I think one reason I can't handle the mask once waking up is that I need to get used to it more. I often wake up feeling a relief taking it off. Like my lungs are tired from having to remain open from constant pressure. It feels good to relieve that pressure. It has come to my attention that perhaps not everyone else feels this way. I've spent a lot of time with the machine while awake, trying to "stretch" my lungs somehow.

I think its helped because I've been waking up without finding out that I've pulled the hose off now.

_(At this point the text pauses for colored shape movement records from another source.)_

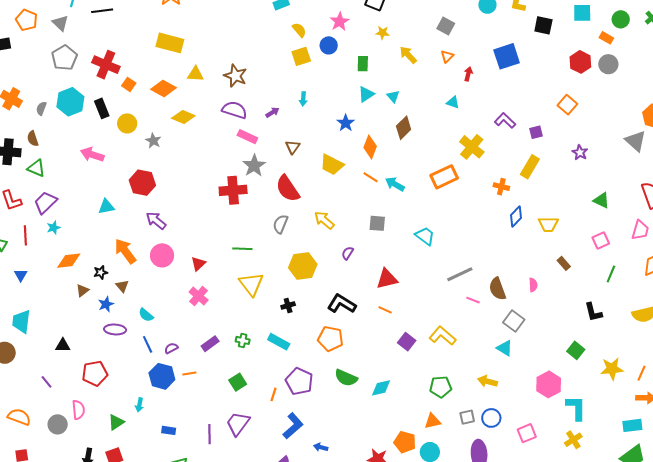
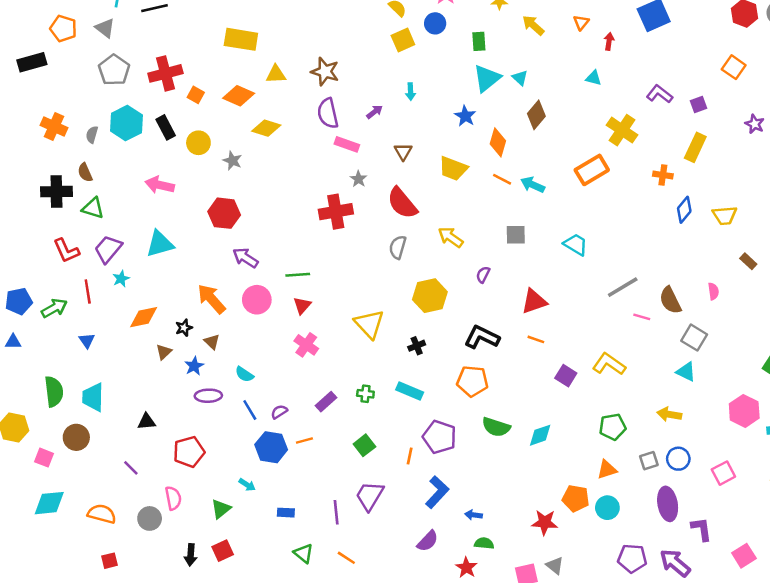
red cross: (106, 65) -> (165, 73), turned -32
cyan triangle: (366, 94) -> (487, 78), size x1.4
purple semicircle: (234, 110) -> (328, 113), turned -115
gray star: (254, 166) -> (359, 179), size x0.6
cyan triangle: (106, 207) -> (160, 244), moved, size x1.4
green line: (242, 249) -> (298, 275), moved
cyan arrow: (139, 405) -> (247, 485), turned -64

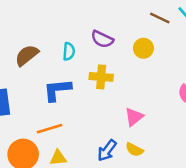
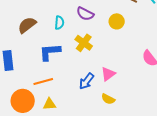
yellow cross: (101, 77) -> (84, 43), turned 30
blue arrow: (107, 150) -> (87, 81), moved

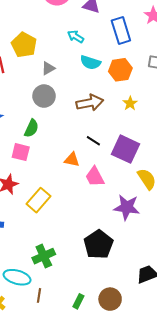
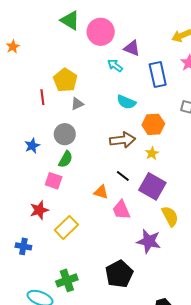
cyan arrow: (76, 37) -> (115, 65), moved
gray triangle: (48, 68) -> (77, 104), moved
orange hexagon: (120, 70) -> (153, 124), moved
gray circle: (44, 96) -> (65, 134), moved
yellow star: (130, 103) -> (152, 153), moved

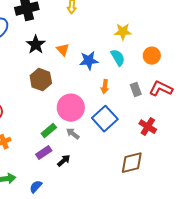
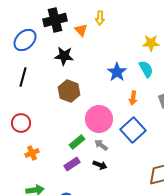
black star: (36, 45) -> (64, 56), turned -30
orange triangle: (63, 50) -> (81, 30), moved
blue star: (89, 61) -> (117, 72), turned -30
black arrow: (64, 161) -> (100, 165), moved, turned 64

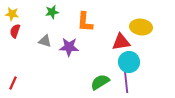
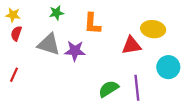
gray triangle: (45, 41) -> (49, 44), size x1.6
cyan circle: (129, 62) -> (168, 67), moved
red line: (13, 83) -> (14, 75), moved

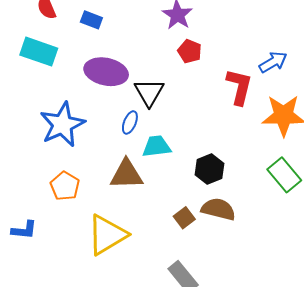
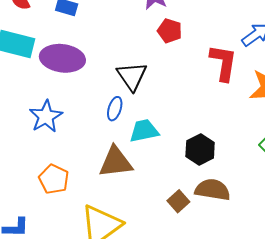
purple ellipse: (106, 72) -> (62, 58), moved
blue star: (62, 124) -> (46, 116), size x0.7

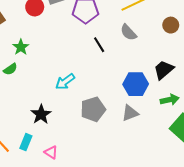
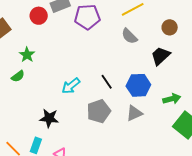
black line: (99, 45) -> (107, 82), moved
black trapezoid: (164, 70) -> (161, 56), moved
black star: (41, 114) -> (49, 118), turned -30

But the other reason might be shortness of breath. I've read that central apnea will cause people to wake up short of breath. I wish I could find more information about this. Perhaps thats the other reason I can't take the pressure anymore once I wake up. I probably really do wake up breathing different and the cpap is screwing with me.

While awake, before sleeping, I know that I can breath so much better without the mask, but I don't NEED to. No one NEEDS to breathe at their maximum while resting. Well, waking up with shorter breath possibly pushes me over the edge to a point where being limited by the machine becomes no longer acceptable.

I've been practicing at 12cm while watching television for hours awake. NO WAY am I gonna subject myself to anything more than that for hours while awake without bipap.

So I went to bed with a constant 12cm and I did manage to keep the mask on and fall back to sleep once waking up a few times. But I paid the price of struggling to breathe every time I woke up. It wasn't pretty. Also, I know that I was using the incorrect pressure, (15 seems is my magic number) but I wanted to keep things consistent with what I've been practicing.

This time I will ramp from 12 to 15 and try again. When I wake up, I will reset the ramp from 12 again and try to resume sleeping.